In the past, we have done roundtables focusing on the experiences of different kinds of K-pop fans, such as Muslim fans and Black American fans. For the latest edition of this series, we turn our attention to those who are a part of the LGBTQIA community in the K-pop fandom, and learn some of their thoughts on Hallyu, fandom, differences between American and Korean society, and more, from their own perspectives.
In addition to our writers, Camiele, Lo and Nick, we are also very fortunate to have fellow K-pop writer Arnold, AKA McRoth, join in this discussion. Read on to see what they have to say! If you are part of the LGBTQIA community as well, we would love to learn your thoughts, too, in the comments below!
Camiele: Being a part of the K-pop fandom, I, as well as many of my peers, have had the honor of learning about Korean culture.
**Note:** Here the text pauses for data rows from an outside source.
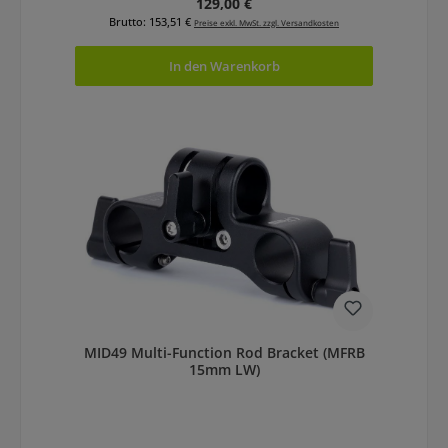
Regulärer Preis:
129,00 €
Brutto: 153,51 €
Preise exkl. MwSt. zzgl. Versandkosten
In den Warenkorb
MID49 Multi-Function Rod Bracket (MFRB
15mm LW)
What that does is allow you to see both the good and bad of another facet of humanity; thus, you’re forced out of the habit of over-romanticizing or even fetishizing that culture.
As that pertains to being queer, I see how difficult it is for my queer Korean brothers and sisters; I can sympathize because although things are getting better, they’re not necessarily good. More than anything, I want to support all queer members of Korean society as much as I can. But it’s also beautiful to see some idols, those who have huge visibility in SK, who stand behind their LGBTQIA community and who are proud to do so.
I’d say the most difficult thing is living with people who are deadset on demoralizing and demonizing members of the LGBTQIA community. It isn’t so much straight fans that bother me; it’s straight friends and loved ones. Even more painful is having to stay silent about it for fear of recrimination and ostracization. I’d like to see a show genuinely tackle this. We already have pioneers, such as Kim Jho Gwang-soo, Harisu, and Hong Seok-cheon, who’ve given the community a face and honest representation. I want to see more of that!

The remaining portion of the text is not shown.